その地図には見覚えがあった。師父の部屋に飾ってあったものとよく似ている。細部は少し違うが、大まかには同じだ。という事は、森の中で見たあの景色は、本当に村があった場所だったという事だ。そして、どういう事かはわからないが、村も、国も、人も、ナハトが知るものとは大きく違ってしまった。それが現実に突き付けられて、くらりと眩暈がした。
「あの…?」
「…ミスター、信じられないかもしれませんが、聞いていただけますか?」
「は、はい…」
ぴょんと膝の上に降りてきたドラコを撫でながら、ナハトは喋り出した。
「私は…私たちは、ほんの少し前に、この森の中で目を覚ましました。ゲルブという村に住んでいて、その村もこの森にありました」
「えっと…この森、ですか?」
「はい、その森です」
指さしたその森には『魔獣の森』と書いてあった。ナハトがいたあの村は、魔獣は確かに多く出たが、それでも村人が襲われることなど殆どなく、平和と言って良い物であった。地図に、魔獣の森と書かれてしまうほど、危険な場所ではない。
「こ、この森は危険な場所で…」
「ええ、そのようですね。ですが、確かに、私とこの子はこの森の中の、ゲルブという村にいたのです。細かい話は省きますが、ある日、私を殺そうとするものに追われ、森の中に逃げたところ、足元が崩れ、怪我をし、その傷口を洗おうとしたところ、透明な石が体を覆い、気がついたら数日前という事です」
「…はっ?あの、途中からさっぱりなんですが…」
「ええ、私たちにもさっぱりです」
「ギュー」
ドラコもうんうんと頷いてくれる。そう、言葉にしてみたが、ナハトにもやはりわからなかった。

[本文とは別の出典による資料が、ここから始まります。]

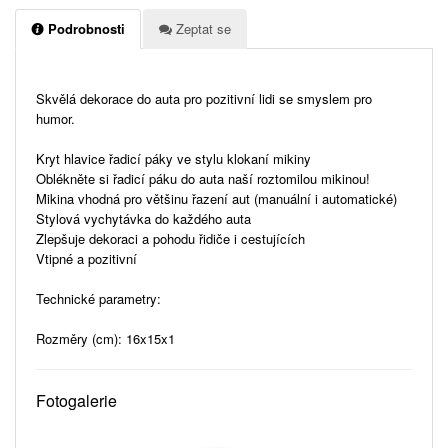
Podrobnosti
Zeptat se
Skvělá dekorace do auta pro pozitivní lidi se smyslem pro
humor.
Kryt hlavice řadicí páky ve stylu klokaní mikiny
Oblékněte si řadicí páku do auta naší roztomilou mikinou!
Mikina vhodná pro většinu řazení aut (manuální i automatické)
Stylová vychytávka do každého auta
Zlepšuje dekoraci a pohodu řidiče i cestujících
Vtipné a pozitivní
Technické parametry:
Rozměry (cm): 16x15x1
Fotogalerie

「とにかくですね。気がついて外に出てみたら、見覚えがある景色なのに村はないですし、森の様子はおかしい。町を見つけて覗いてみたら、あなた方のような姿の方しかおらず、突然私は劣等種と呼ばれ、襲われたわけです」
「…はぁ…」
ぽかんとした顔で話を聞くヴァロに、ナハトは続ける。
「どうか気を悪くなさらないで欲しいのですが、私が気を失う前は、私のような姿の者、人と呼ばれる者が人口のほとんどだったのです。あなた方は獣人と呼ばれていました。ですが、今は違うのですよね?」
獣人という言葉に、ヴァロの耳がピクリと動く。やはり気に触る言葉だったかもしれない。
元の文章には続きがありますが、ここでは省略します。